Alas PCIe is also hampered by relatively generous broader system design. The trace distances are going to shrink, signal requirements increase a lot. But this needing a intercompatible compliance program for any peripheral to work is a significant disadvantage, versus, just make this point to point link work between these two cards.

There's so many energies happening right now in interconnect. I hope we see some actual uptake, some day. We've had so long for Gen-Z (Ethernet phy, gone now), CXL (3.x being switched, still un-arriced), now UltraEthernet and UltraLink. Man I hope we can see some step improvements. Everyone knows we are in deep shit if NV alone can connect systems. Ironically AMD's HyperTransport was open, was a path towards this, but now Infinity Fabric is an internal only thing and as branding & an idea vanishing from the world kind of, feels insufficient.

esseph 9 days ago | parent [-]

All of these extremely high end technologies are so far away from hitting the consumer market.

Is there any desire for most people? What's the TAM?

jauntywundrkind 9 days ago | parent | next [-]

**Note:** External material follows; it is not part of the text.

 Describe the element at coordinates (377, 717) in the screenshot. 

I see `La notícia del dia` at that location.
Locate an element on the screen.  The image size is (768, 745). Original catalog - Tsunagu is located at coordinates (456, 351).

Classic economics thinking: totally fucked "faster horses" thinking.

The addressable market depends on the advantage. Which right now: we don't know. It's all a guess that someone is going to find it valuable, and no one knows.

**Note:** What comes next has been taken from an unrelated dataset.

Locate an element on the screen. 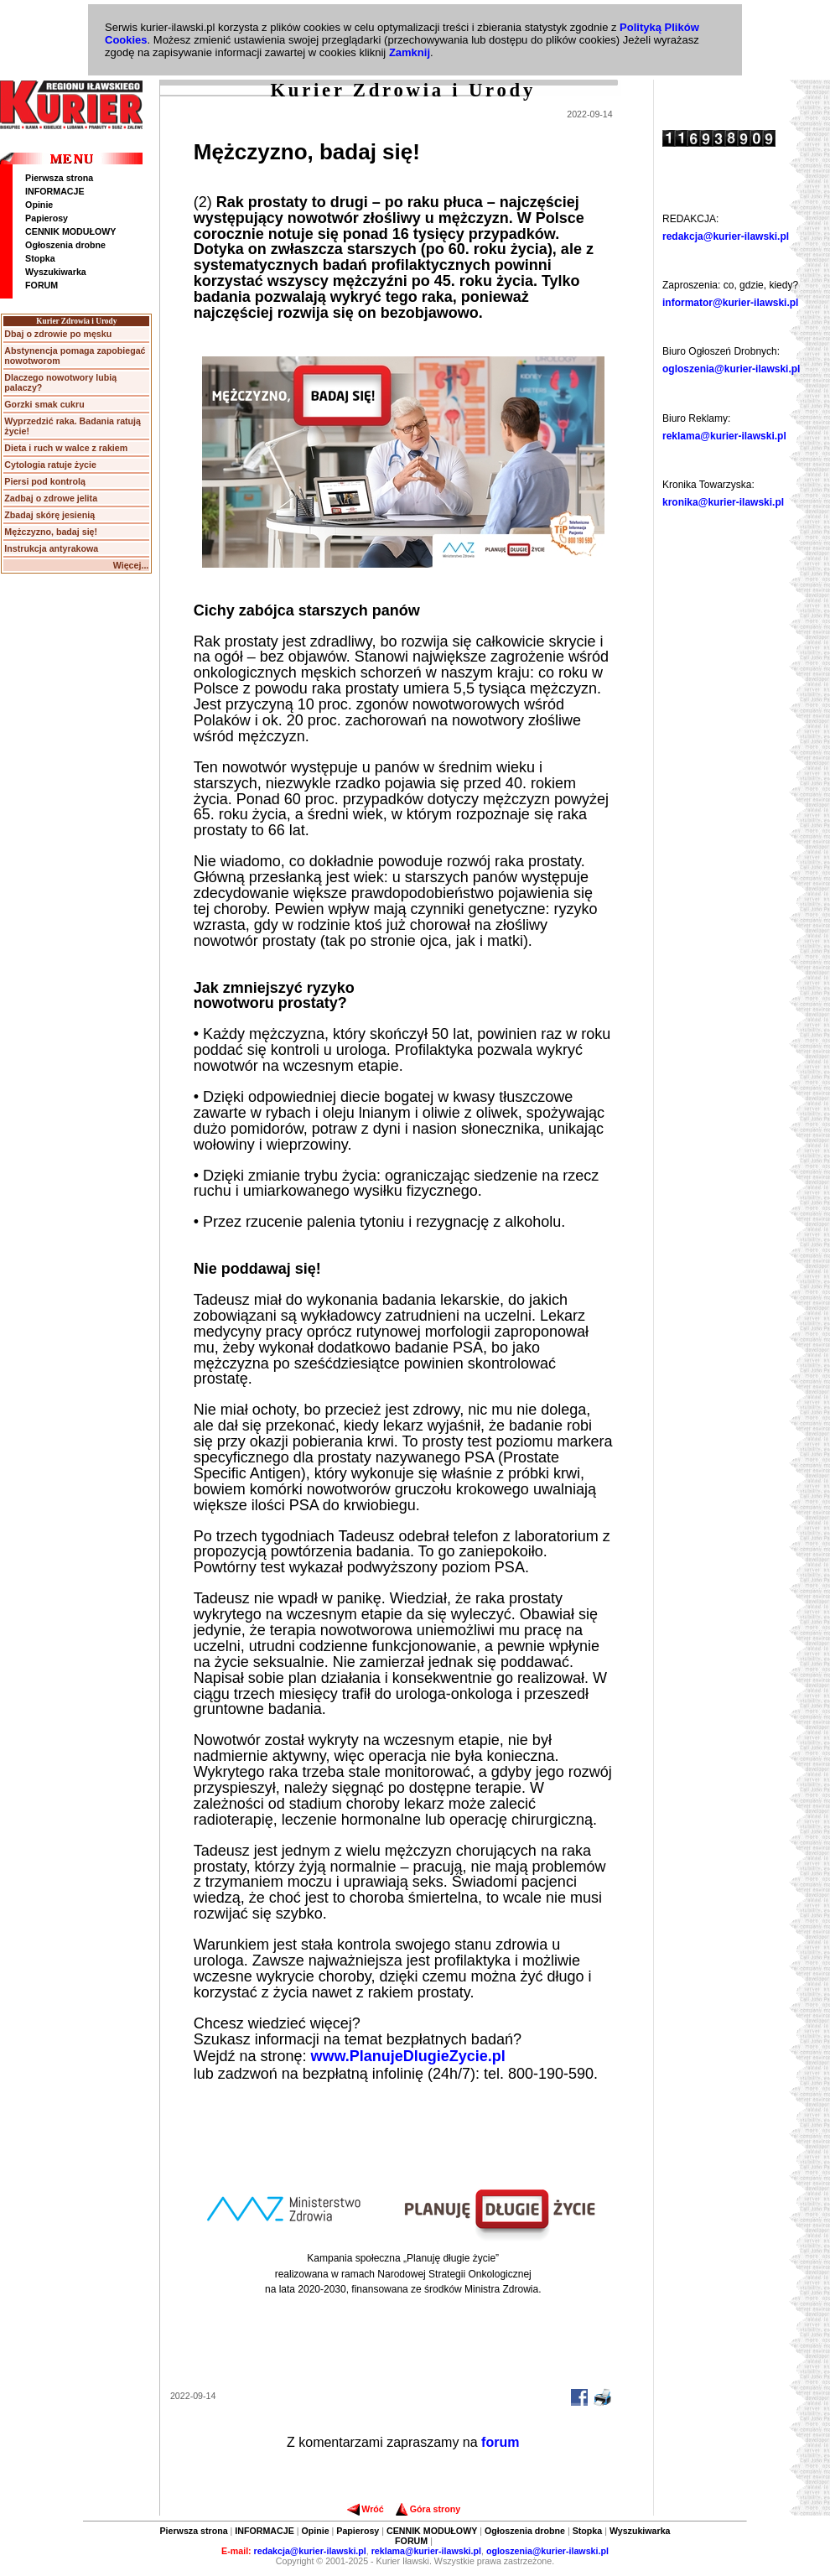  Więcej... is located at coordinates (131, 565).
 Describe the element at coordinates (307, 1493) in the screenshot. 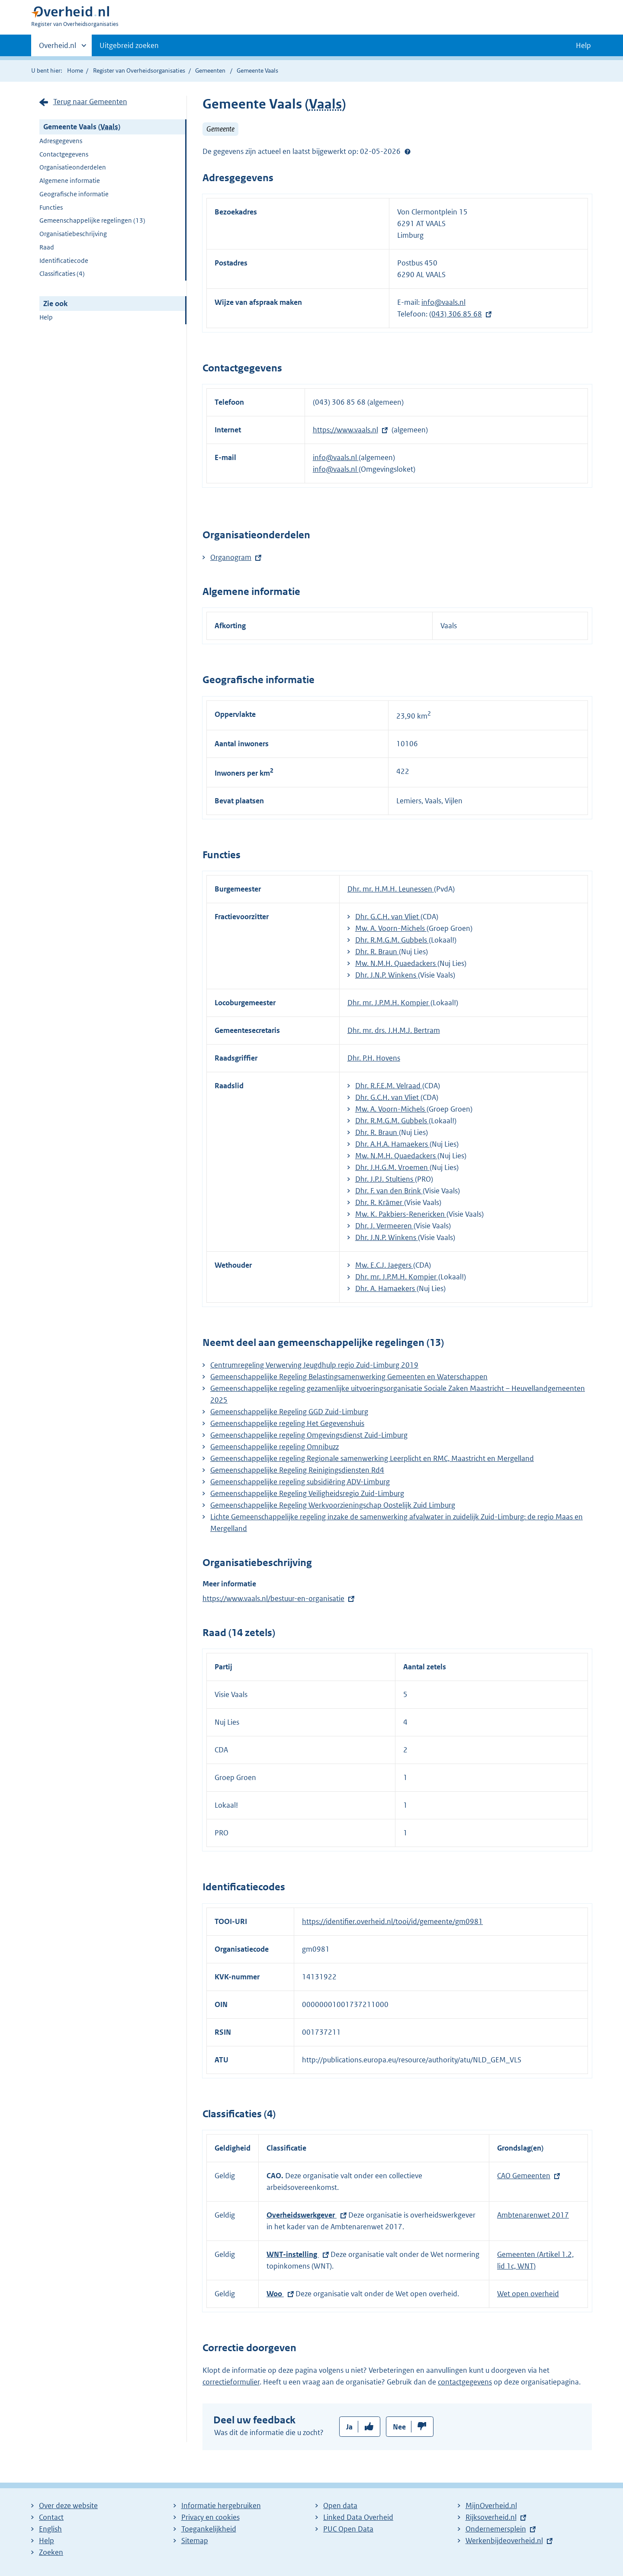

But if we find that we didn't actually need $700 NIC's to get shitty bandwidth, if we could have just been putting cables from PCIe shaped slot to PCIe slot (or oculink port!) and getting >>10x performance with >>10x less latency? Yeah bro uhh I think there might be a desire for using the same fucking chip we already use but getting 10x + 10x better out of it.

Faster lower latency cheaper storage? RAM expandability? Lower latency GPU access? There's so much that could make a huge difference for computing, broadly.

justincormack 9 days ago | parent | next [-]

Thunderbolt tunnels pcie and you can use it as a nic in effect with one cable between devices. Its slower than oculink but more convenient.

esseph 8 days ago | parent | prev [-]

I am very ready for optical bus lfg

nemomarx 9 days ago | parent | prev [-]

Probably small consumer market of enthusiasts (notice Nvidia barely caters to gaming hardware lately) but if you can get better memory throughput on servers isn't that a large industry market?

Rohansi 9 days ago | parent | prev | next [-]

You'll want to look at benchmarks rather than the theoretical maximum bandwidth available to the system. Apple has been using bandwidth as a marketing point but you're not always able to use that bandwidth amount depending on your workload. For example, the M1 Max has 400GB/s advertised bandwidth but the CPU and GPU combined cannot utilize all of it [1]. This means Strix Halo could actually be better for LLM inference than Apple Silicon if it achieves better bandwidth utilization.

[1] https://web.archive.org/web/20250516041637/https://www.anand...

vFunct 9 days ago | parent | prev [-]

The game changer technology that'll enable full 1TB+ LLM models for cheap is Sandisk's High Bandwidth Flash. Expect devices with that in about 3-4 years, maybe even on cellphones.

jauntywundrkind 9 days ago | parent [-]

I'm crazy excited for High Bandwidth Flash, really hope they pull it off. There is a huge caveat: only having a couple hundred or thousand r/w cycles before your multi $k accelerator stops working!! A pretty big constraint!

But as long as you are happy to keep running the same model, the wins here for large capacity & high bandwidth are sick ! And the affordability could be exceptional! (If you can afford to make flash with a hundred or so channels at a decent price!)